In November we decided that, because our aims of making bibliographic reference data openly available were so well aligned, and because our underlying data were so similar, we should immediately merge the on-going developments of the Open Citation Corpus and the Related Work project. This would maximize the effectiveness of the limited developer effort that we had available to take this work forward.
This decision immediately promised to bring the Open Citations Corpus a doubling in the volume of our citation data, the input of the two experienced and committed web developers from Related Work (namely Heinrich and René), and a close link to a leading semantic web research group within the Institute for Web Science and Technologies at the University of Koblenz-Landau, at which they both work. That relationship bears an additional potential of getting computer science students in Koblenz involved with the project. Indeed, an undergraduate research project on personalized auto-completion for Related Work is currently being supervised by René.
Reciprocally, the development effort and prior experience of Richard Jones, Ben O’Steen, Mark MacGillivray and their colleagues at Cottage Labs, developed during the Open Bibliography Project and currently being applied within the Open Citations Extension Project, provided solutions to problems being faced by Related Work, particularly relating to BibJSON and BibServer for handling bibliographic records, and to Cottage Lab’s front-end faceted search and browse software Edjo, which works over both Apache Solr and ElasticSearch indexes.
For branding, at least in the short term, we proposed to keep the name “Open Citations Corpus” for the underlying data corpus and its infrastructure, the Open Citations Corpus Datastore (OCCD), and the name “Related Work” for the user-oriented services built on top of these citation data.
The following blog post explains how this joint project is now being taken forward.
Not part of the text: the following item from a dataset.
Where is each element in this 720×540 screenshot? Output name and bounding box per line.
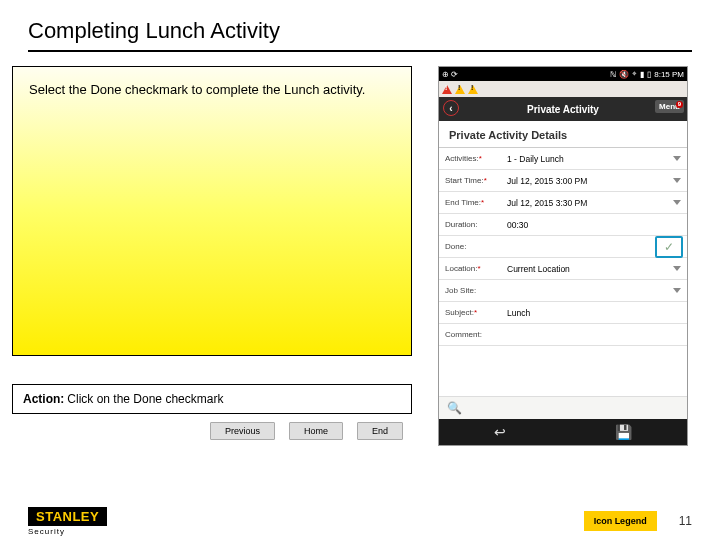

David Shotton writes: With the return of Heinrich Hartmann and René Pickhardt to Germany and their involvement in other things, the potential collaboration between the Open Citations Project and their Related Works project came to nothing. Separately, the corpus has recently been renamed OpenCitations and given a new lease of life, described here, with Silvio Peroni as Co-Director. For this reason, this blog was re-named “OpenCitations” on 30th March 2017.